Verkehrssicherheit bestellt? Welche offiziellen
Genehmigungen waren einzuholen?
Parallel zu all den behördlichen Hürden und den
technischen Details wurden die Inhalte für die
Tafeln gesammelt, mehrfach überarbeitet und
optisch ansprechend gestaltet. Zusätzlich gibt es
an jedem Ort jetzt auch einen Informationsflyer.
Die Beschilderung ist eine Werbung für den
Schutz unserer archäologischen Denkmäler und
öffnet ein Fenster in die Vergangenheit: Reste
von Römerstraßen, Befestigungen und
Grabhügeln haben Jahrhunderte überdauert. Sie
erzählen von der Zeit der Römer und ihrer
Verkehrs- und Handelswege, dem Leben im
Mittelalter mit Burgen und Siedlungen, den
* * *
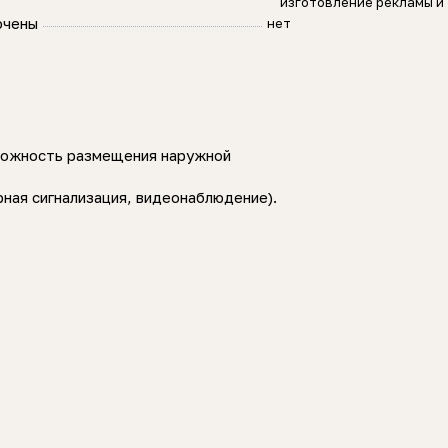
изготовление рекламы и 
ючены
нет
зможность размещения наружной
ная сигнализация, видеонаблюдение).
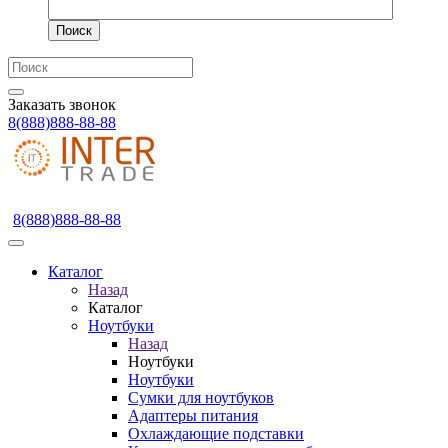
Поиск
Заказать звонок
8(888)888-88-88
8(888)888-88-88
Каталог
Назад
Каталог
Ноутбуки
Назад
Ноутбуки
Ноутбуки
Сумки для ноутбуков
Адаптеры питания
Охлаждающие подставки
* * *
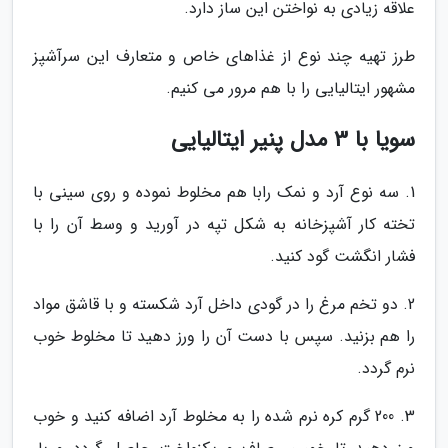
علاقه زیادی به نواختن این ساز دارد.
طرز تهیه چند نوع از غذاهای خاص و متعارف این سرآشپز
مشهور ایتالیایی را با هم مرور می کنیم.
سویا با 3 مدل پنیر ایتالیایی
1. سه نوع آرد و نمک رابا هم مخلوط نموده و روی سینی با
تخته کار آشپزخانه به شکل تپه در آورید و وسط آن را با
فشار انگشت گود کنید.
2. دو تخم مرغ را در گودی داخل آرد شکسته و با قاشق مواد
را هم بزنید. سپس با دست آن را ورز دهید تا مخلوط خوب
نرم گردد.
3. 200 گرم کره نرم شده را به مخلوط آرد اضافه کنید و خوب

» About this task
Out of the entries, pull every line that mentions "کنید".

» Task response
فشار انگشت گود کنید.
3. 200 گرم کره نرم شده را به مخلوط آرد اضافه کنید و خوب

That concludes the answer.